Sunday, December 2, 2012
The Bulls Are In Charge
In last week's post, I was somewhat neutral in where I thought the market was heading, with a slight bias upward. Last week's action was very impressive; the market was overbought. Instead of crashing downward, it filled 1 of 2 gaps below and bounced higher. According to $TICK and $NYMO, and some proprietary indicators I follow, the market is still overbought (not a bad thing). It will be interesting to see if the markets dip and rebound, or just continue higher next week. Remember, there is nothing more bullish than a failed bear signal. I think we got a lot of questions answered last week. Based on the McClellan Oscillator and the Ratio Summation Index, the market should see higher highs within the next two weeks to a month. I will extensively go over the Summation Index and explain what needs to happen for the market to continue its uptrend and make higher highs. During the week I posted two charts: Aussie-Yen and Euro-Yen that are highly correlated with the US market, which say the market should be going higher. This seems to be confirming what breadth numbers are saying when interpreting the McClellan Oscillator and Summation Index. I will go over that more in-depth in this post. Finally, I will give two price targets for Apple IF the markets continue to be bullish.

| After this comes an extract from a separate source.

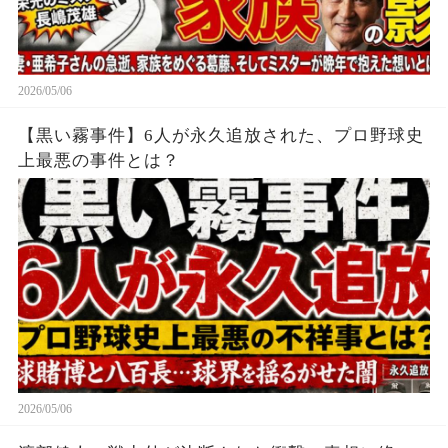
2026/05/06
【黒い霧事件】6人が永久追放された、プロ野球史
上最悪の事件とは？
2026/05/06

The chart below is the McClellan Oscillator. Last week I discussed how the bounce the market had in May (prior to the market crashing), failed to reach +150 (in others words just a bounce), then fell over. This time around, the McClellan Oscillator was able to make a complex overbought structure (shows strength by the bulls) above 0. The market rarely tops out when this occurs; we should see equal highs or higher highs in the intermediate term (2 weeks to a month). The higher the $NYMO goes above 150, the stronger the message by the bulls.